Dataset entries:
# # # #

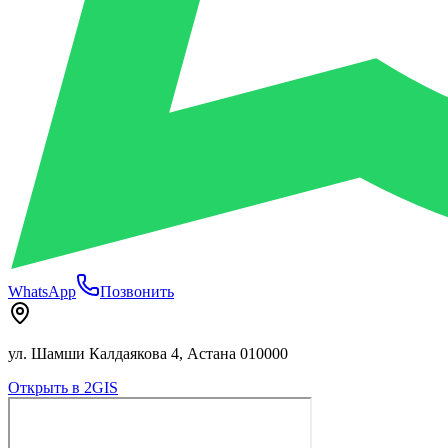
WhatsApp
Позвонить
ул. Шамши Калдаякова 4, Астана 010000
Открыть в 2GIS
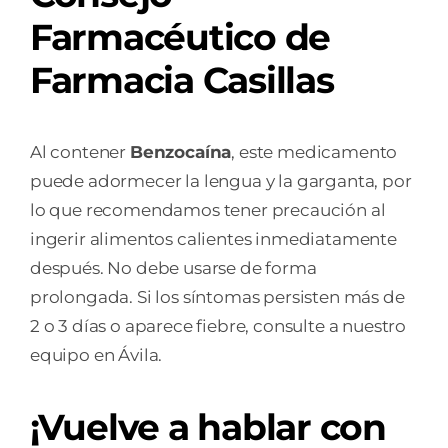
Farmacéutico de
Farmacia Casillas
Al contener
Benzocaína
, este medicamento
puede adormecer la lengua y la garganta, por
lo que recomendamos tener precaución al
ingerir alimentos calientes inmediatamente
después. No debe usarse de forma
prolongada. Si los síntomas persisten más de
2 o 3 días o aparece fiebre, consulte a nuestro
equipo en Ávila.
¡Vuelve a hablar con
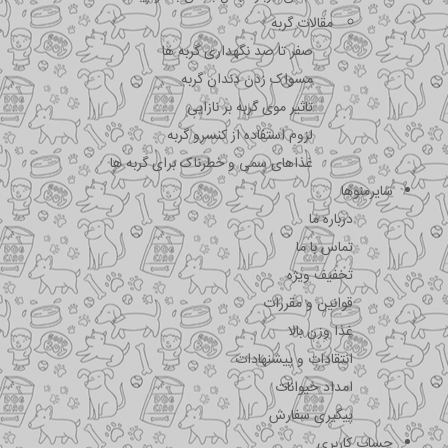
مقالات گربه
صفر تا صد نگهداری گربه ها
مسواک زدن دندان گربه
تاثیر موی گربه بر نازایی
لزوم استفاده از کنسرو گربه
غذاهای سمی و خطرناک برای گربه ها
سایرمنوها
درباره ما
تماس با ما
تخفیف ویژه
قوانین و مقررات
غذا وزن بالا
انتقادات و پیشنهادات
امداد حیوانات
پیگیری سفارش
حساب کاربری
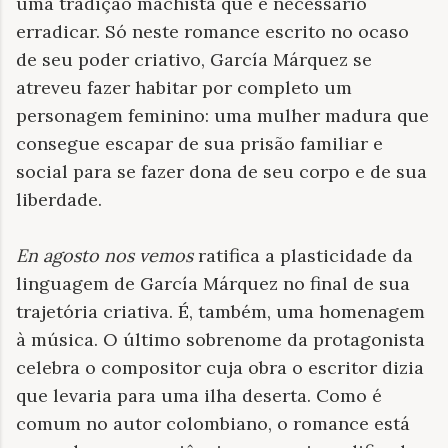
uma tradição machista que é necessário
erradicar. Só neste romance escrito no ocaso
de seu poder criativo, García Márquez se
atreveu fazer habitar por completo um
personagem feminino: uma mulher madura que
consegue escapar de sua prisão familiar e
social para se fazer dona de seu corpo e de sua
liberdade.
En agosto nos vemos
ratifica a plasticidade da
linguagem de García Márquez no final de sua
trajetória criativa. É, também, uma homenagem
à música. O último sobrenome da protagonista
celebra o compositor cuja obra o escritor dizia
que levaria para uma ilha deserta. Como é
comum no autor colombiano, o romance está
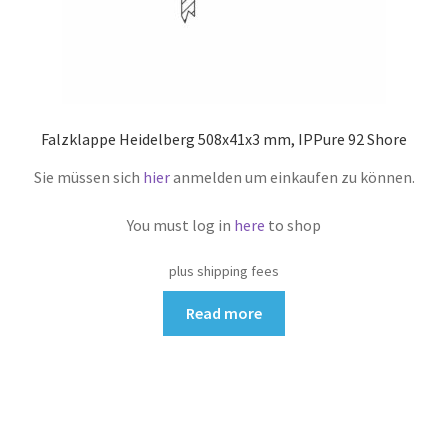
Falzklappe Heidelberg 508x41x3 mm, IPPure 92 Shore
Sie müssen sich
hier
anmelden um einkaufen zu können.
You must log in
here
to shop
plus shipping fees
Read more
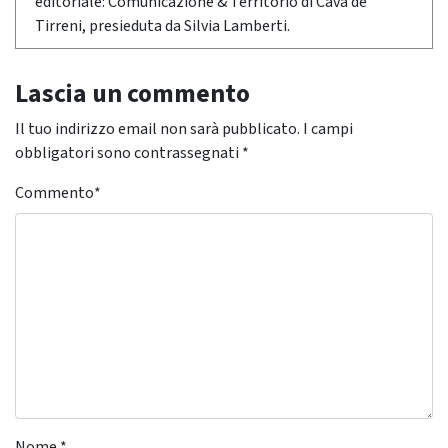
editoriale: Comunicazione & Territorio di Cava de'
Tirreni, presieduta da Silvia Lamberti.
Lascia un commento
Il tuo indirizzo email non sarà pubblicato.
I campi
obbligatori sono contrassegnati
*
Commento
*
Nome
*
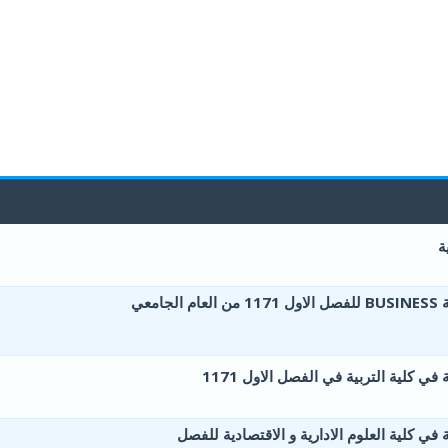
ة
0 أصوات - 0 من معدل 5 أصوات
5
4
3
2
1
المادة العلمية المطلوبة BUSINESS للفصل الاول 1171 من العام الجامعي
0 أصوات - 0 من معدل 5 أصوات
5
4
3
2
1
في كلية التربية في الفصل الاول 1171
0 أصوات - 0 من معدل 5 أصوات
5
4
3
2
1
 في كلية العلوم الادارية و الاقتصادية للفصل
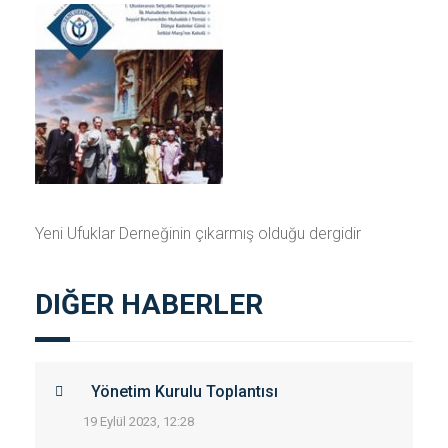
Yeni Ufuklar Derneğinin çıkarmış olduğu dergidir
DIĞER HABERLER
Yönetim Kurulu Toplantısı
19 Eylül 2023, 12:28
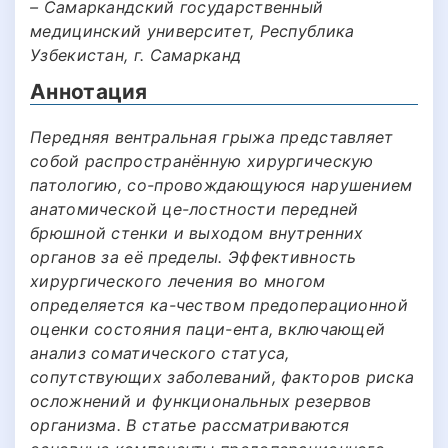
– Самаркандский государственный
медицинский университет, Республика
Узбекистан, г. Самарканд
Аннотация
Передняя вентральная грыжа представляет
собой распространённую хирургическую
патологию, со-провождающуюся нарушением
анатомической це-лостности передней
брюшной стенки и выходом внутренних
органов за её пределы. Эффективность
хирургического лечения во многом
определяется ка-чеством предоперационной
оценки состояния паци-ента, включающей
анализ соматического статуса,
сопутствующих заболеваний, факторов риска
осложнений и функциональных резервов
организма. В статье рассматриваются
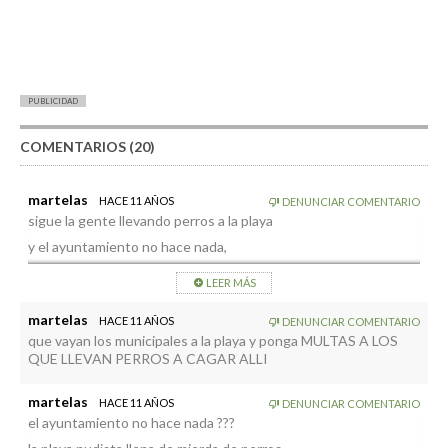
PUBLICIDAD
COMENTARIOS (20)
martelas
HACE 11 AÑOS
DENUNCIAR COMENTARIO
sigue la gente llevando perros a la playa
y el ayuntamiento no hace nada,
ahora ya se puede pasar por encima y los mirones no faltan.
LEER MÁS
martelas
HACE 11 AÑOS
DENUNCIAR COMENTARIO
que vayan los municipales a la playa y ponga MULTAS A LOS
QUE LLEVAN PERROS A CAGAR ALLI
martelas
HACE 11 AÑOS
DENUNCIAR COMENTARIO
el ayuntamiento no hace nada ???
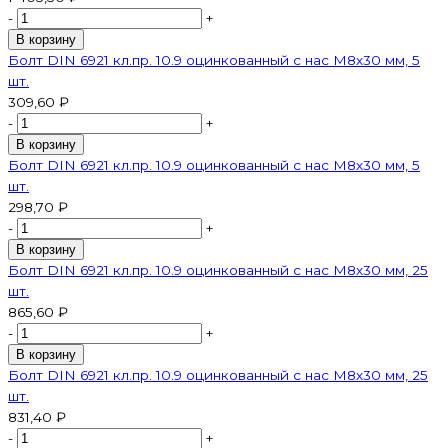
-
+
В корзину
Болт DIN 6921 кл.пр. 10.9 оцинкованный с нас М8х30 мм, 5
шт.
309,60 ₽
-
+
В корзину
Болт DIN 6921 кл.пр. 10.9 оцинкованный с нас М8х30 мм, 5
шт.
298,70 ₽
-
+
В корзину
Болт DIN 6921 кл.пр. 10.9 оцинкованный с нас М8х30 мм, 25
шт.
865,60 ₽
-
+
В корзину
Болт DIN 6921 кл.пр. 10.9 оцинкованный с нас М8х30 мм, 25
шт.
831,40 ₽
-
+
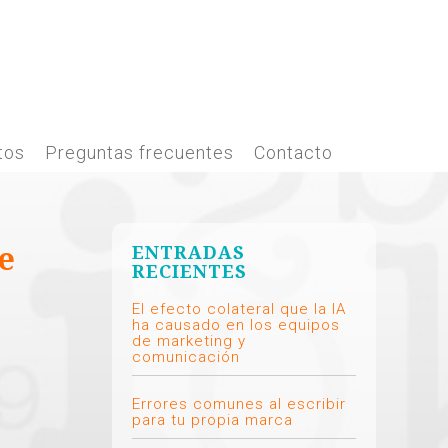
tos
Preguntas frecuentes
Contacto
ENTRADAS
e
RECIENTES
El efecto colateral que la IA
ha causado en los equipos
de marketing y
comunicación
Errores comunes al escribir
para tu propia marca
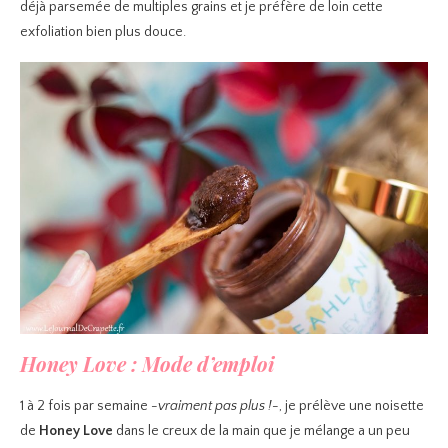
déjà parsemée de multiples grains et je préfère de loin cette
exfoliation bien plus douce.
Honey Love : Mode d’emploi
1 à 2 fois par semaine
-vraiment pas plus !-
, je prélève une noisette
de
Honey Love
dans le creux de la main que je mélange a un peu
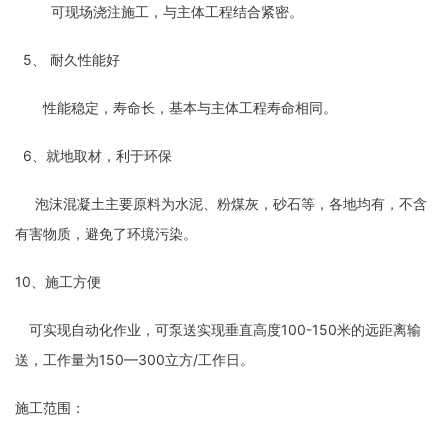
可现场浇注施工，与主体工程结合紧密。
5、 耐久性能好
性能稳定，寿命长，基本与主体工程寿命相同。
6、就地取材，利于环保
泡沫混凝土主要原料为水泥、粉煤灰，砂石等，各地均有，不含
有害物质，避免了环境污染。
10、施工方便
可实现自动化作业，可泵送实现垂直高度100-150米的远距离输
送，工作量为150—300立方/工作日。
施工范围：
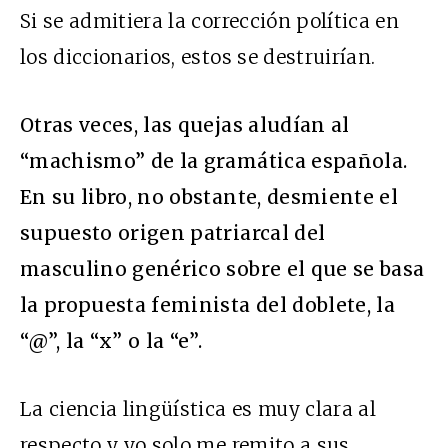
Si se admitiera la corrección política en
los diccionarios, estos se destruirían.
Otras veces, las quejas aludían al
“machismo” de la gramática española.
En su libro, no obstante, desmiente el
supuesto origen patriarcal del
masculino genérico sobre el que se basa
la propuesta feminista del doblete, la
“@”, la “x” o la “e”.
La ciencia lingüística es muy clara al
respecto y yo solo me remito a sus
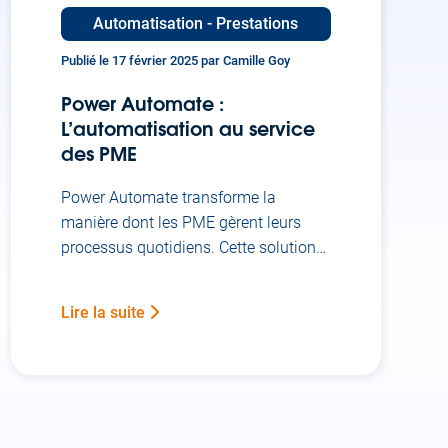
Automatisation - Prestations
Publié le 17 février 2025 par Camille Goy
Power Automate :
L’automatisation au service
des PME
Power Automate transforme la
manière dont les PME gèrent leurs
processus quotidiens. Cette solution
de Microsoft permet d’automatiser les
tâches répétitives sans nécessiter de
Lire la suite
compétences en programmation. Elle
s’intègre naturellement avec Microsoft
365 et de nombreuses autres
applications professionnelles. Les
PME peuvent ainsi gagner en
productivité tout en réduisant les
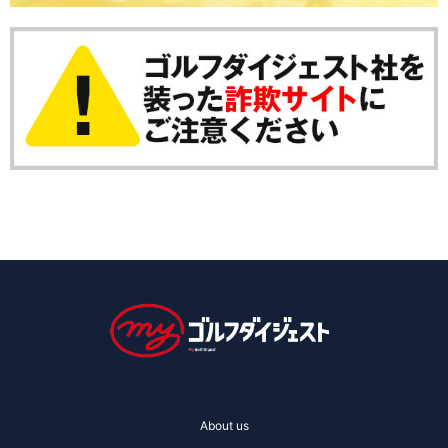
About us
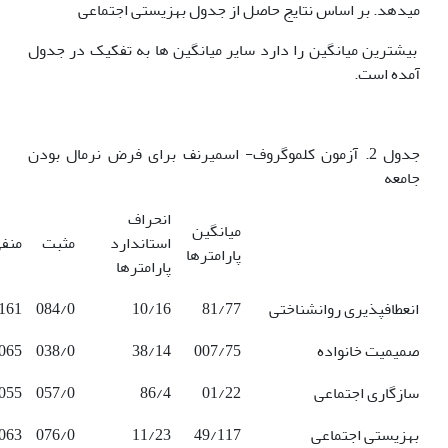
می­دهد. بر اساس نتایج حاصل از جدول بهزیستی اجتماعی
بیشترین میانگین را دارد سایر میانگین ها به تفکیک در جدول
آمده است.
جدول 2. آزمون کلموگروف- اسمیرنف برای فرض نرمال بودن
جامعه
انحراف
میانگین
استاندارد
مثبت
منف
پارامترها
پارامترها
انعطاف­پذیری روانشناختی
81/77
10/16
084/0
161/-
صمیمیت خانواده
007/75
38/14
038/0
065/-
سازگاری اجتماعی
01/22
86/4
057/0
055/-
بهزیستی اجتماعی
49/117
11/23
076/0
063/-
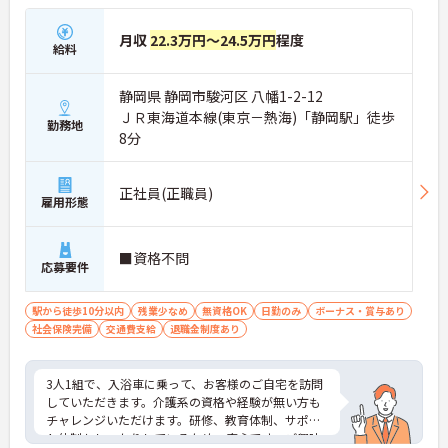
月収
22.3万円～24.5万円
程度
給料
静岡県 静岡市駿河区 八幡1-2-12
ＪＲ東海道本線(東京－熱海)「静岡駅」徒歩
勤務地
8分
正社員(正職員)
雇用形態
■資格不問
応募要件
駅から徒歩10分以内
残業少なめ
無資格OK
日勤のみ
ボーナス・賞与あり
社会保険完備
交通費支給
退職金制度あり
3人1組で、入浴車に乗って、お客様のご自宅を訪問
していただきます。介護系の資格や経験が無い方も
チャレンジいただけます。研修、教育体制、サポー
ト体制もしっかりしているため、安心です。ご興味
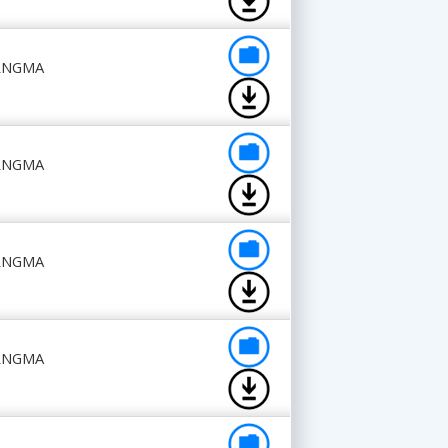
RRNGMA
RRNGMA
RRNGMA
RRNGMA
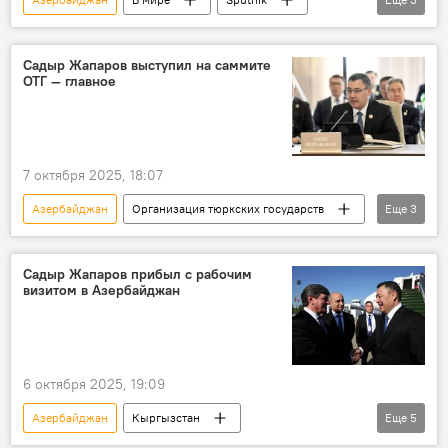
Баку
МИА "Россия сегодня"
Дмитрий Киселев
Садыр Жапаров выступил на саммите
ОТГ — главное
7 октября 2025, 18:07
Азербайджан
Организация тюркских государств
Еще
3
саммит
Садыр Жапаров
выступление
Садыр Жапаров прибыл с рабочим
визитом в Азербайджан
6 октября 2025, 19:09
Азербайджан
Кыргызстан
Еще
5
Садыр Жапаров
Ильхам Алиев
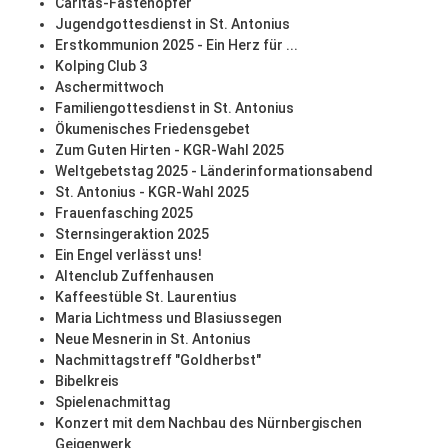
Caritas-Fastenopfer
Jugendgottesdienst in St. Antonius
Erstkommunion 2025 - Ein Herz für ...
Kolping Club 3
Aschermittwoch
Familiengottesdienst in St. Antonius
Ökumenisches Friedensgebet
Zum Guten Hirten - KGR-Wahl 2025
Weltgebetstag 2025 - Länderinformationsabend
St. Antonius - KGR-Wahl 2025
Frauenfasching 2025
Sternsingeraktion 2025
Ein Engel verlässt uns!
Altenclub Zuffenhausen
Kaffeestüble St. Laurentius
Maria Lichtmess und Blasiussegen
Neue Mesnerin in St. Antonius
Nachmittagstreff "Goldherbst"
Bibelkreis
Spielenachmittag
Konzert mit dem Nachbau des Nürnbergischen
Geigenwerk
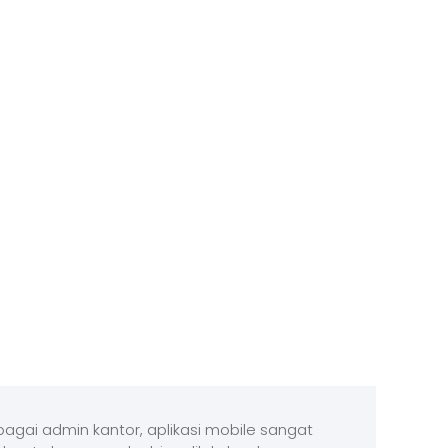
agai admin kantor, aplikasi mobile sangat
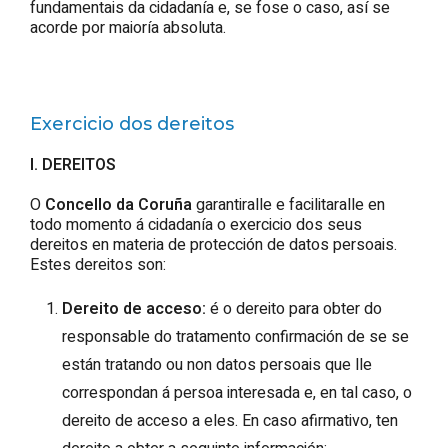
fundamentais da cidadanía e, se fose o caso, así se
acorde por maioría absoluta.
Exercicio dos dereitos
I. DEREITOS
O
Concello da Coruña
garantiralle e facilitaralle en
todo momento á cidadanía o exercicio dos seus
dereitos en materia de protección de datos persoais.
Estes dereitos son:
Dereito de acceso:
é o dereito para obter do
responsable do tratamento confirmación de se se
están tratando ou non datos persoais que lle
correspondan á persoa interesada e, en tal caso, o
dereito de acceso a eles. En caso afirmativo, ten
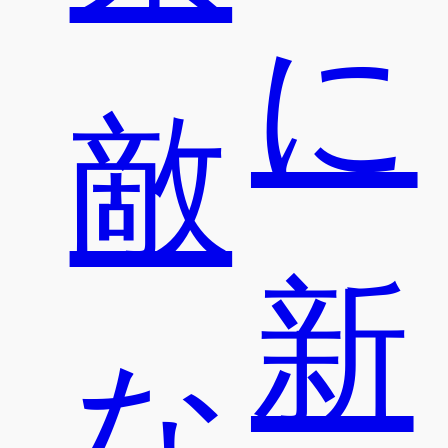
に
敵
新
な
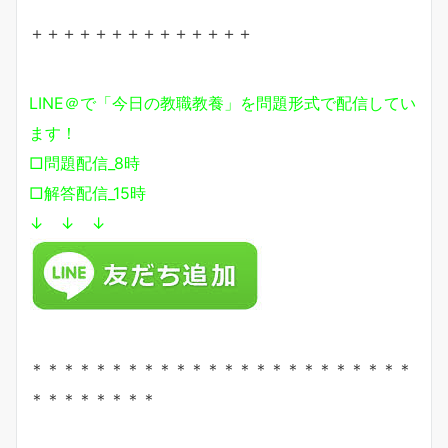
＋＋＋＋＋＋＋＋＋＋＋＋＋＋
LINE＠で「今日の教職教養」を問題形式で配信してい
ます！
□問題配信_8時
□解答配信_15時
↓ ↓ ↓
＊＊＊＊＊＊＊＊＊＊＊＊＊＊＊＊＊＊＊＊＊＊＊＊
＊＊＊＊＊＊＊＊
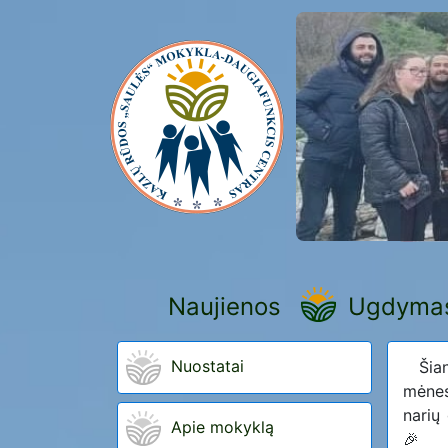
Naujienos
Ugdyma
Nuostatai
Ši
mėnes
narių
Apie mokyklą
🎉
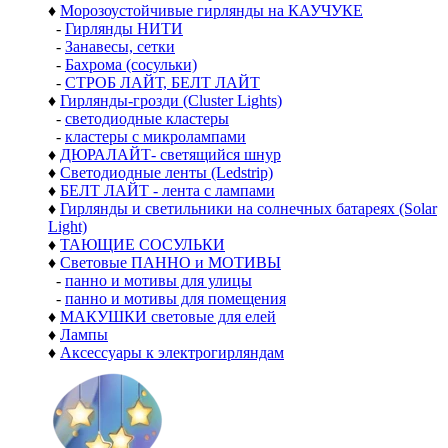
♦
Морозоустойчивые гирлянды на КАУЧУКЕ
-
Гирлянды НИТИ
-
Занавесы, сетки
-
Бахрома (сосульки)
-
СТРОБ ЛАЙТ, БЕЛТ ЛАЙТ
♦
Гирлянды-грозди (Cluster Lights)
-
светодиодные кластеры
-
кластеры с микролампами
♦
ДЮРАЛАЙТ- светящийся шнур
♦
Светодиодные ленты (Ledstrip)
♦
БЕЛТ ЛАЙТ - лента с лампами
♦
Гирлянды и светильники на солнечных батареях (Solar
Light)
♦
ТАЮЩИЕ СОСУЛЬКИ
♦
Световые ПАННО и МОТИВЫ
-
панно и мотивы для улицы
-
панно и мотивы для помещения
♦
МАКУШКИ световые для елей
♦
Лампы
♦
Аксессуары к электрогирляндам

# # # #

EXERCISE AIM | The sole thing to report is how many lines in the data hold the string "Antonius".

ANSWER BELOW | 4